=== What the task asks ===
Your answer consists of the lines in the data that contain "εξοπλισμό". Copy each of them.

------------------------------

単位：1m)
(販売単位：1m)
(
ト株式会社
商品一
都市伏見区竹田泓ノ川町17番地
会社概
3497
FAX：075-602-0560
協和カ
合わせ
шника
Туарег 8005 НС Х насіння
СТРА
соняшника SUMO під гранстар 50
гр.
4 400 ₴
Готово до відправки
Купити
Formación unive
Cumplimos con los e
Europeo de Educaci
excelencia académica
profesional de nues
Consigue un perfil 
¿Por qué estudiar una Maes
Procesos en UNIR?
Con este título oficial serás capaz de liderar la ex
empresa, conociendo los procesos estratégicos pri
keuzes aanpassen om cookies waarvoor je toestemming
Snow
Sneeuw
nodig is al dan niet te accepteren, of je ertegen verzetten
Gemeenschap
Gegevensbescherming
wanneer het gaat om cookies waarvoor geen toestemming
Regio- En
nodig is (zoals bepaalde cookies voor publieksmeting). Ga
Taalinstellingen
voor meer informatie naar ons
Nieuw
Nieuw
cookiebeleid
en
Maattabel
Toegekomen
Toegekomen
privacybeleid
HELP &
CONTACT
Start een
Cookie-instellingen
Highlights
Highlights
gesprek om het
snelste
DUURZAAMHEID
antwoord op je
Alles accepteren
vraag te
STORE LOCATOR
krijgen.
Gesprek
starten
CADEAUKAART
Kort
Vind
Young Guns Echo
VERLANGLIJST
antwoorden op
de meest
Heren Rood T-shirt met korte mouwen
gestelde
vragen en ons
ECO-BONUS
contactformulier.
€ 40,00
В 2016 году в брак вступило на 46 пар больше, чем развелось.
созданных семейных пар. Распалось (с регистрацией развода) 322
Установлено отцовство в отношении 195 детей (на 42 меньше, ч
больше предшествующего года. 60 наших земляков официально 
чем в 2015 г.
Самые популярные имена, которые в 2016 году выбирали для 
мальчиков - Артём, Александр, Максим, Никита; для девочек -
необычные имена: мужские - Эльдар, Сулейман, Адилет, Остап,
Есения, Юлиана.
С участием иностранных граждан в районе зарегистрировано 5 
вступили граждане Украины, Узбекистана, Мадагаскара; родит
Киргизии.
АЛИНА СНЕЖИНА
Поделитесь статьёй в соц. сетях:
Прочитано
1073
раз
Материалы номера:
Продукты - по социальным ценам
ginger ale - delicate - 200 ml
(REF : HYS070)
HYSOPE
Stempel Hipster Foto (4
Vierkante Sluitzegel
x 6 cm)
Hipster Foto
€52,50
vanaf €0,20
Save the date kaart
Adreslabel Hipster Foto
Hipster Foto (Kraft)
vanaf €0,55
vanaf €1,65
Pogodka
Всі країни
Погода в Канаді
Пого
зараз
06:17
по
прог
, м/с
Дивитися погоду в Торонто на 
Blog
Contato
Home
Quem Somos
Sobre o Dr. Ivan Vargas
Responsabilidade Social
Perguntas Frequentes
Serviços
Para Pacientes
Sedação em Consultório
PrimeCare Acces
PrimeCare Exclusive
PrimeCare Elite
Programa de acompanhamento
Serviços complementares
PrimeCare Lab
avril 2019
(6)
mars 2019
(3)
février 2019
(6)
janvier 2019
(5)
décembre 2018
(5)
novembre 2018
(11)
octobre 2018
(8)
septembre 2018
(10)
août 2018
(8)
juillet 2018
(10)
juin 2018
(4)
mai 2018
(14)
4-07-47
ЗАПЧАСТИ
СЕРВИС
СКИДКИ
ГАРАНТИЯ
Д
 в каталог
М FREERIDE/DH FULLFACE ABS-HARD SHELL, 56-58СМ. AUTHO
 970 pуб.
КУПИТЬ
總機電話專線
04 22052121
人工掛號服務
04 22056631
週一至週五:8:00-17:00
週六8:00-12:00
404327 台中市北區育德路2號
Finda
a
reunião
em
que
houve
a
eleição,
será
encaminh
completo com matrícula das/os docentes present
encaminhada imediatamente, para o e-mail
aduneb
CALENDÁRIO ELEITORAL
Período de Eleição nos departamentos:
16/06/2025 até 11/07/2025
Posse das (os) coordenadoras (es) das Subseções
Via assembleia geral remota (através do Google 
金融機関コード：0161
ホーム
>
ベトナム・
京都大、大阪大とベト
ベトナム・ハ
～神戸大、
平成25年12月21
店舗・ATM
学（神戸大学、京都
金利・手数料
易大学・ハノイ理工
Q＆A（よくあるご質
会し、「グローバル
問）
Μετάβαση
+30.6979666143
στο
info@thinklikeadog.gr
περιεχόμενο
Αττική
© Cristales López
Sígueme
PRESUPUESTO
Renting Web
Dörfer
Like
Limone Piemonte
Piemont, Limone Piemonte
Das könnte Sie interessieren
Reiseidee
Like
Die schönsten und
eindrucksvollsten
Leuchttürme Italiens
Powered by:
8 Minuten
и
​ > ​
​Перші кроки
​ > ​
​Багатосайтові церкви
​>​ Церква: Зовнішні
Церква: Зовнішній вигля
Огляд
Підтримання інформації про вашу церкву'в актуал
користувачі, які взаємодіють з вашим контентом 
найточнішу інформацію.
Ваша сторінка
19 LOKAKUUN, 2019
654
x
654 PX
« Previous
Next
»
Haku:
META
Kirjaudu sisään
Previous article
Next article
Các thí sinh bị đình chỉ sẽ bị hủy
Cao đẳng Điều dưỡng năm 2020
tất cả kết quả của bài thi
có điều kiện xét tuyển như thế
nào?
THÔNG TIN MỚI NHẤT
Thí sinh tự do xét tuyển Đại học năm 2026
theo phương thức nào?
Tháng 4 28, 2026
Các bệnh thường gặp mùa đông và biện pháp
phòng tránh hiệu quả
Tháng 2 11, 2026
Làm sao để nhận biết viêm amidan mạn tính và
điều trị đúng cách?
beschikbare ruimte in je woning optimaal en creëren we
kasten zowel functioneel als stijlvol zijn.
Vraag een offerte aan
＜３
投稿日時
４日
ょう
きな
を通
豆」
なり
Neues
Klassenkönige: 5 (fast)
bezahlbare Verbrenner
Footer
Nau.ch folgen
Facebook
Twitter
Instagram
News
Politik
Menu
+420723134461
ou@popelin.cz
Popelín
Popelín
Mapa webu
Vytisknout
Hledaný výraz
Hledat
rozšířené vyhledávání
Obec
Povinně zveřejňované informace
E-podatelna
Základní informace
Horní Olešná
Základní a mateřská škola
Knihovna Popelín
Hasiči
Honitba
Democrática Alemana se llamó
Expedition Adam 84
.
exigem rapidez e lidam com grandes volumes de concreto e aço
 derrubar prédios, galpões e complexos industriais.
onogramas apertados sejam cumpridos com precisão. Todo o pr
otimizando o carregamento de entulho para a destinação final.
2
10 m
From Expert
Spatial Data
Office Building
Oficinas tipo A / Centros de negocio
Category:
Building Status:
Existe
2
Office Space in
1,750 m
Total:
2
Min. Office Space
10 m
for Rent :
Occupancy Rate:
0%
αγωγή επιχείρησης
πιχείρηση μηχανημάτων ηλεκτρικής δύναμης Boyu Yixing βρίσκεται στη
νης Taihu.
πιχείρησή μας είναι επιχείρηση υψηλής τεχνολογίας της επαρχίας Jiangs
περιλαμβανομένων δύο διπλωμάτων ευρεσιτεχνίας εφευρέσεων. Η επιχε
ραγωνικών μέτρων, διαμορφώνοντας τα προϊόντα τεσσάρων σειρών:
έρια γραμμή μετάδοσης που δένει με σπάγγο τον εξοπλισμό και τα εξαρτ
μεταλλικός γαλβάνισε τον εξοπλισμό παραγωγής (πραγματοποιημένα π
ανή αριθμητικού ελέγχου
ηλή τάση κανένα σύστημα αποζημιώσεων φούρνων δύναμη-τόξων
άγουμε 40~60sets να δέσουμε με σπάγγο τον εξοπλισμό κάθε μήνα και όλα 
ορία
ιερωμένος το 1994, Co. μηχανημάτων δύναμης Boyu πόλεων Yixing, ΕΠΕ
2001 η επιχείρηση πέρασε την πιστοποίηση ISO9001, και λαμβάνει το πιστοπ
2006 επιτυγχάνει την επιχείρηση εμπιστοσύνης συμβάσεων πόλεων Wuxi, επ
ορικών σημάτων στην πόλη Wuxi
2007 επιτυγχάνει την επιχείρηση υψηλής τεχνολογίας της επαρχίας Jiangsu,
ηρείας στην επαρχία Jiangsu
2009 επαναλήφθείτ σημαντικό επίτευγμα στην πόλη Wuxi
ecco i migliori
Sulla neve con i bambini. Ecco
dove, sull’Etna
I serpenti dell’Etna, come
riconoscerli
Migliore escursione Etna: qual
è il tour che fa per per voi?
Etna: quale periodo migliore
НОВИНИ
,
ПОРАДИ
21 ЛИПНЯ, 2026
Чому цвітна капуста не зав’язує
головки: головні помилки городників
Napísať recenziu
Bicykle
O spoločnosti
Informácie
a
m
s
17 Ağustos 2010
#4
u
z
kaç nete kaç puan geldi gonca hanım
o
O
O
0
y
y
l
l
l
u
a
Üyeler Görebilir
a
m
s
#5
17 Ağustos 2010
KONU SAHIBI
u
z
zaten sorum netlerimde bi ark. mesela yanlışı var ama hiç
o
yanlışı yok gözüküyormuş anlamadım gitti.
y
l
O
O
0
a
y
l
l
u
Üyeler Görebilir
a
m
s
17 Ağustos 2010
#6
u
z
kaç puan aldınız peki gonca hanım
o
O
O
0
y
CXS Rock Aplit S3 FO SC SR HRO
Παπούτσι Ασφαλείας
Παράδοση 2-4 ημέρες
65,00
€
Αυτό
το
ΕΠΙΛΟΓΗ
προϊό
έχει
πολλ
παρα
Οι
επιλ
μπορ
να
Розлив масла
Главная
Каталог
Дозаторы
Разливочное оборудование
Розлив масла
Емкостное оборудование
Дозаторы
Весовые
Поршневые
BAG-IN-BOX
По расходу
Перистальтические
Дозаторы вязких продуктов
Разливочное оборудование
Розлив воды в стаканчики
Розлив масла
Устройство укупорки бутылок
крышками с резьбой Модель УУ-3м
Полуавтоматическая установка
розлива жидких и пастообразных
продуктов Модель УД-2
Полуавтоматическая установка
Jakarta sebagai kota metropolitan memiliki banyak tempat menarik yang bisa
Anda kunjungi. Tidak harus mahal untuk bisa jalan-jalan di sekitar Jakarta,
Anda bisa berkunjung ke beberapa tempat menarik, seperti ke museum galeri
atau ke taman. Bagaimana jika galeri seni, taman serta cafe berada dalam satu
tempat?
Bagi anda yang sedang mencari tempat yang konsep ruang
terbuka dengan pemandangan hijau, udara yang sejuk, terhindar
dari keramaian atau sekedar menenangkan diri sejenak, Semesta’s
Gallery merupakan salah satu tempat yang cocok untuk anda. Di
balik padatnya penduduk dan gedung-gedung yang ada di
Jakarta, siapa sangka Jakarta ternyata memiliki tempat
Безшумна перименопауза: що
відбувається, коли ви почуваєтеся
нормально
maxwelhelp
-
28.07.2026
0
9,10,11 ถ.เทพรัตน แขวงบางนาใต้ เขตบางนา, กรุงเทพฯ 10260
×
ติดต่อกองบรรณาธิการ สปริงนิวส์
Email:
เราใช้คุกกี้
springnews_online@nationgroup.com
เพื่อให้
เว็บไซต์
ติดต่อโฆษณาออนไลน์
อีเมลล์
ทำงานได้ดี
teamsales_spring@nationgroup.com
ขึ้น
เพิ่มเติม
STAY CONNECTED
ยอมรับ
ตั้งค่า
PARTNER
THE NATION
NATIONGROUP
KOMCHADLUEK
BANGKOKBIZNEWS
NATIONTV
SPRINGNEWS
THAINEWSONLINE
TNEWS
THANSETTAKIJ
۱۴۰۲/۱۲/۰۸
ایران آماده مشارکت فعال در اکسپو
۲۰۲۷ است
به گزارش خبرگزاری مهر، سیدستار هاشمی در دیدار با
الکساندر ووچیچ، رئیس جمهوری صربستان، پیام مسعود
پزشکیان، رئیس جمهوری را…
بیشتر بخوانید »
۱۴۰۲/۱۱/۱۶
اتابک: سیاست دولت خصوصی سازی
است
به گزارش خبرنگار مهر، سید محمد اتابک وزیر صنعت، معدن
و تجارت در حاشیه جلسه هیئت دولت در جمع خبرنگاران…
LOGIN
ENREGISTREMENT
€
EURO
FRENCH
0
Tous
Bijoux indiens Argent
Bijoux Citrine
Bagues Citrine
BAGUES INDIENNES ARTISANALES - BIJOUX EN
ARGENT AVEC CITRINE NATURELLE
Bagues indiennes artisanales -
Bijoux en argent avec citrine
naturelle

------------------------------

=== Your response ===
έρια γραμμή μετάδοσης που δένει με σπάγγο τον εξοπλισμό και τα εξαρτ
μεταλλικός γαλβάνισε τον εξοπλισμό παραγωγής (πραγματοποιημένα π
άγουμε 40~60sets να δέσουμε με σπάγγο τον εξοπλισμό κάθε μήνα και όλα 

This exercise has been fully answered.